• [WHAT YOU SHOULD DO] All lines from the one that contains "their choices, considering" to the end of the data must be retyped exactly. Pictures are not retyped.

Start of Block

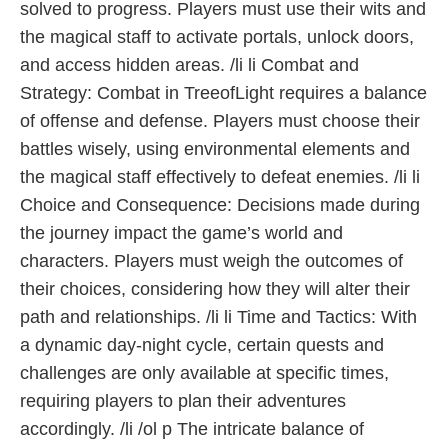
solved to progress. Players must use their wits and
the magical staff to activate portals, unlock doors,
and access hidden areas. /li li Combat and
Strategy: Combat in TreeofLight requires a balance
of offense and defense. Players must choose their
battles wisely, using environmental elements and
the magical staff effectively to defeat enemies. /li li
Choice and Consequence: Decisions made during
the journey impact the game’s world and
characters. Players must weigh the outcomes of
their choices, considering how they will alter their
path and relationships. /li li Time and Tactics: With
a dynamic day-night cycle, certain quests and
challenges are only available at specific times,
requiring players to plan their adventures
accordingly. /li /ol p The intricate balance of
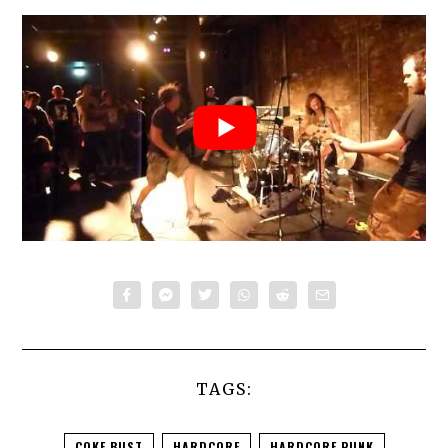
TAGS:
COKE BUST
HARDCORE
HARDCORE PUNK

End of Block

• [WRITTEN RESPONSE]
their choices, considering how they will alter their
path and relationships. /li li Time and Tactics: With
a dynamic day-night cycle, certain quests and
challenges are only available at specific times,
requiring players to plan their adventures
accordingly. /li /ol p The intricate balance of
TAGS:
COKE BUST
HARDCORE
HARDCORE PUNK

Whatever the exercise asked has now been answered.